Keine Kampagne

„Wenn man als Partei einen Mann aufstellt, der den Zenit seiner politischen Karriere bereits überschritten hat, bedarf es keiner Kampagne, um dieser Partei zu schaden. Das hat sie bereits selber getan.“

Der Artikel „Der Herrenwitz“ von Laura Himmelreich im stern vom vergangene Donnerstag hat ein enormes Echo erzeugt. Nach wie vor ist Sexismus in unserer Gesellschaft verbreitet. Das Frau Himmelreich es thematisiert hat, ist ein großer Verdienst. Die Diskussion in den letzten Tagen habe ich mit wachsender Verwunderung zu Kenntnis genommen.

„Brüderles Blick“, schreibt Laura Himmelreich, wandert auf meinen Busen. „Sie können ein Dirndl auch ausfüllen.“ Im Laufe unseres Gesprächs greift er nach meiner Hand und küsst sie. „Ich möchte, dass Sie meine Tanzkarte annehmen.“
Quell: stern.de

Meine, zugegeben naive, Erwartung: Rainer Brüderle erklärt sich öffentlich zu dem Vorfall, entschuldigt sich dafür und besitzt dann auch noch so viel Ehrgefühl, um von seinen Ämter zurück zu treten. Allein schon deshalb, damit das richtige Signal gesetzt wird. Unser Gesellschaft kann und darf Sexismus und sexuelle Übergriffen gegen Frauen nicht tolerieren.

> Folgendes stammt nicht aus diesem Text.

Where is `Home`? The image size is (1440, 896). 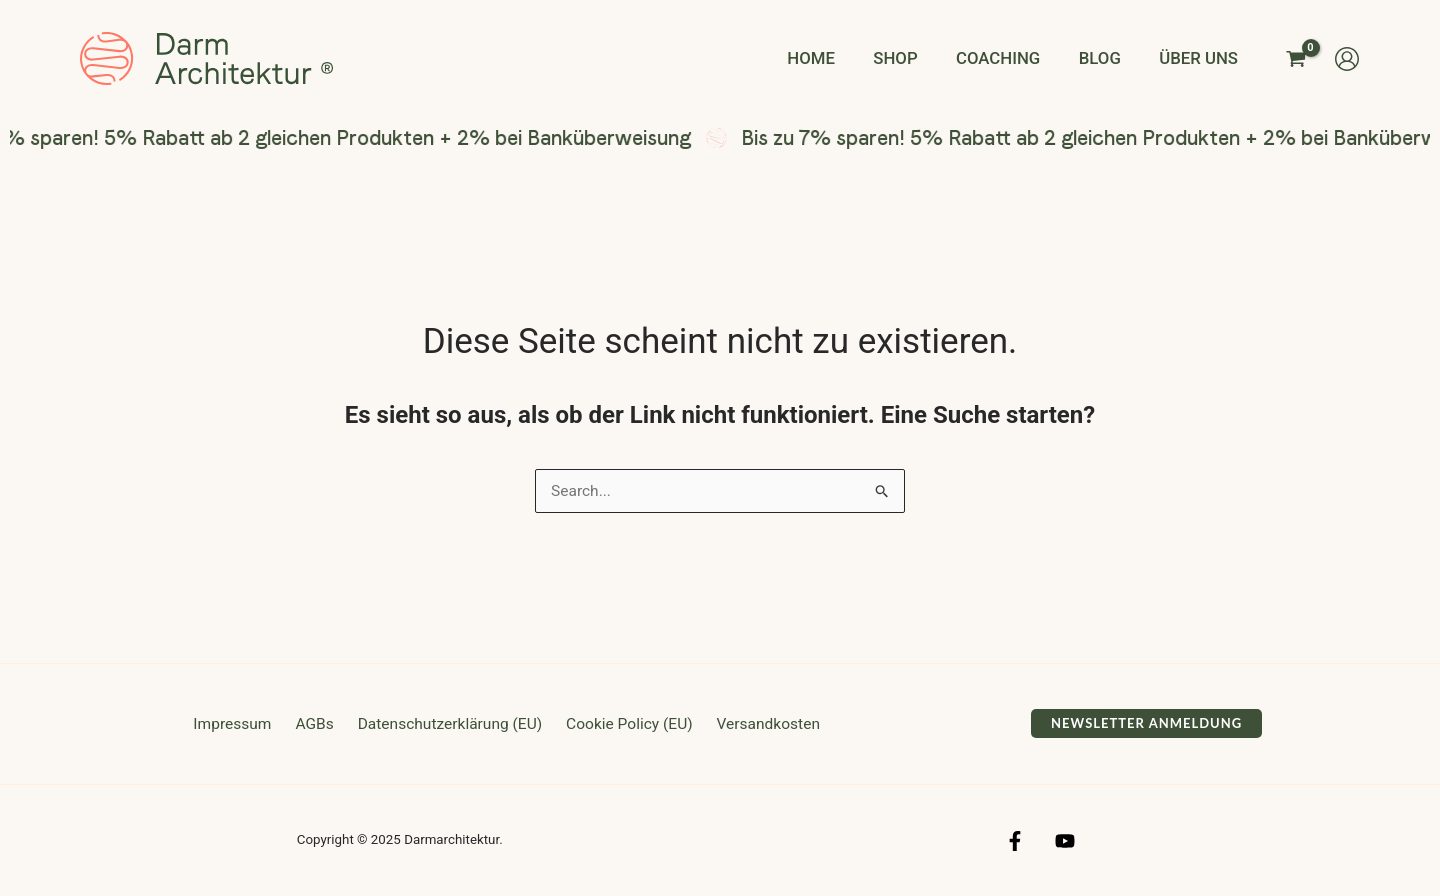
Home is located at coordinates (833, 58).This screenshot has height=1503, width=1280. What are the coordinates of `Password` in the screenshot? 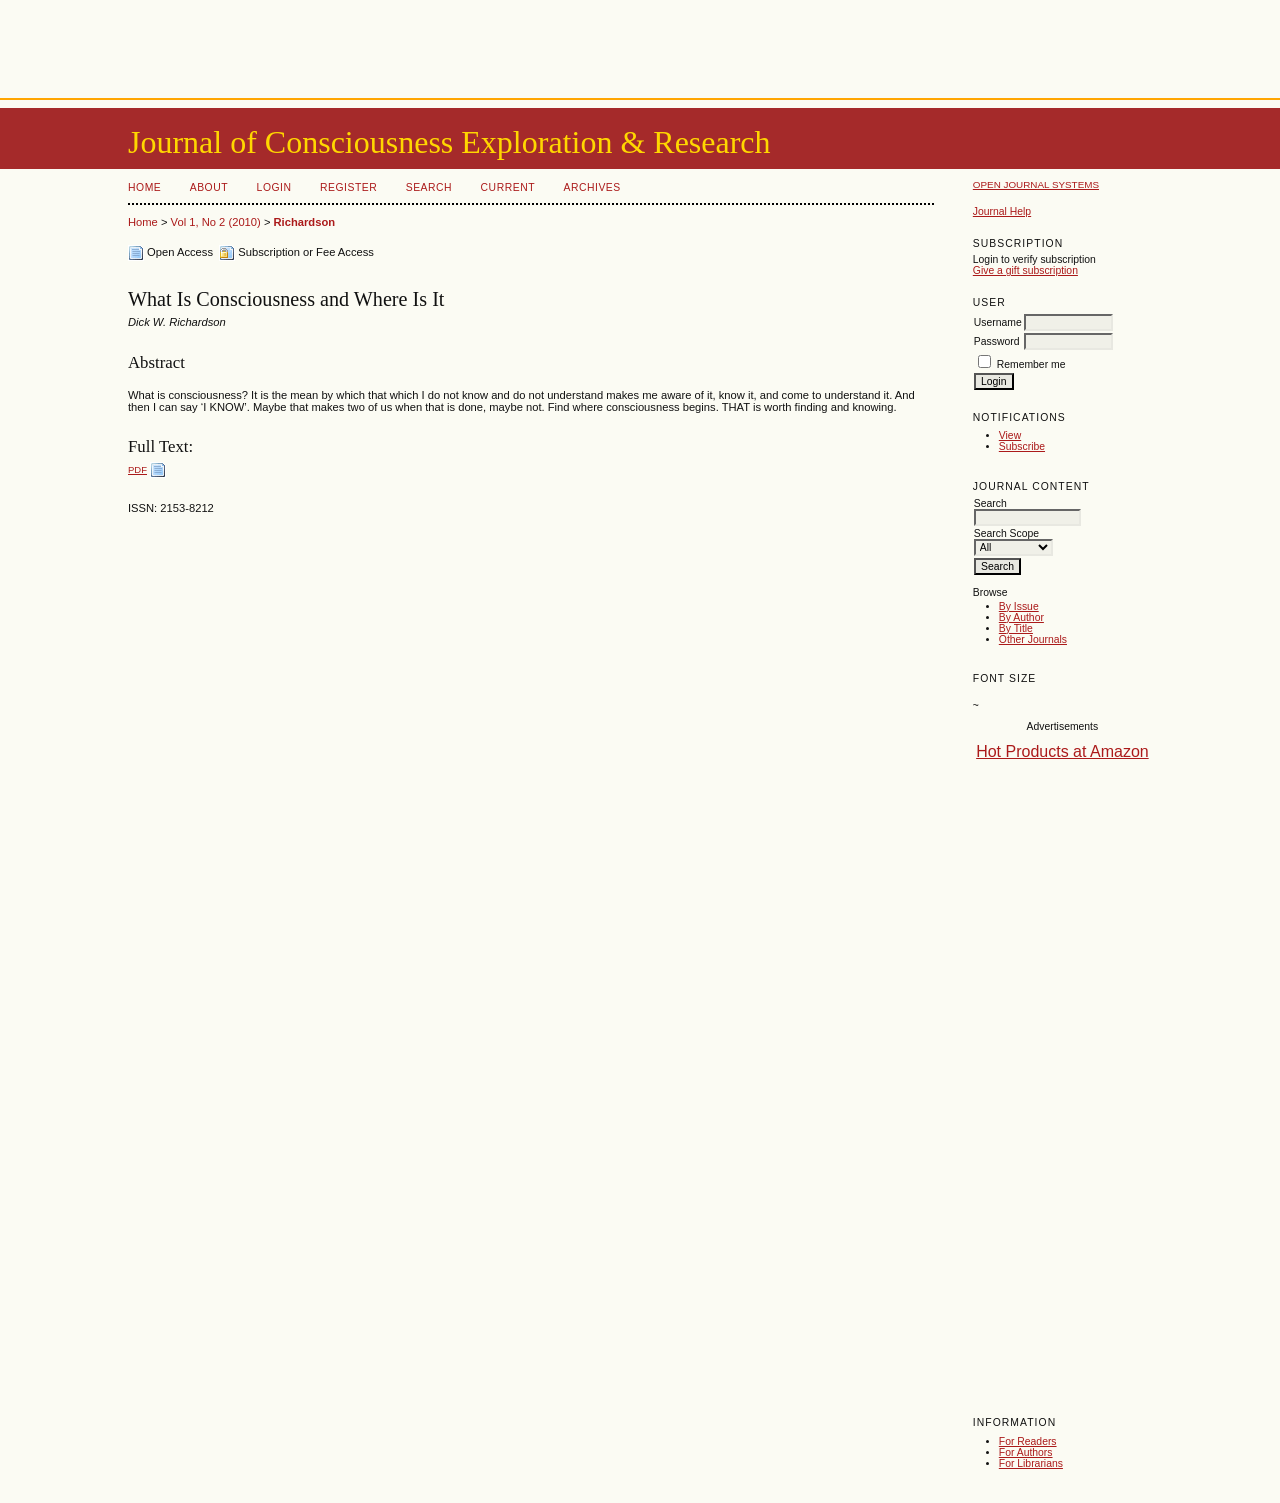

Bisher hatte ich immer noch geglaubt, Brüderle würde sich zumindest entschuldigen. Statt dessen hüllt er sich bis jetzt in Schweigen. Schlimmer noch, sein Vergehen (denn ein solches ist es) wird von anderen innerhalb und außerhalb seiner Partei verharmlost – bis hin zur Aussage, Himmelreich sei selber schuld gewesen. An diesem Punkt muss massiv widersprochen werden. Es ist ein traurige Tradition, Opfern zu Schuldigen zu machen. In letzter Konsequenz führt so etwas dann zu der Behauptung, mit Burka wäre so etwas nicht passiert.

Dieses Leugnen der Wahrheit ist für sich genommen schon schlimm genug. Genauso wie der Versuch, sexuelle Übergriffe einfach unter den Tisch zu kehren. Oder es als „Flirt“ zu verharmlosen, wie es Katja Suding, FDP-Fraktionschefin in der Hamburger Bürgerschaft, anscheinend getan hat.

Politik ist nicht sexistischer als andere Branchen auch. […] Überall, wo Menschen aufeinandertreffen, wird nun einmal auch geflirtet. Und das darf auch so sein.
Quelle: Hamburger Abendblatt

Heute morgen beim lesen des Kölner Stadt-Anzeigers stieg mir die Zornesröte ins Gesicht. Gegenüber dem KSTA sprach der FDP-Parteivorsitzende Phillip Rösler von einer Kampagne, die derzeit gegen den Spitzenkandidaten der FDP für die kommende Bundestagswahl im Herbst laufe.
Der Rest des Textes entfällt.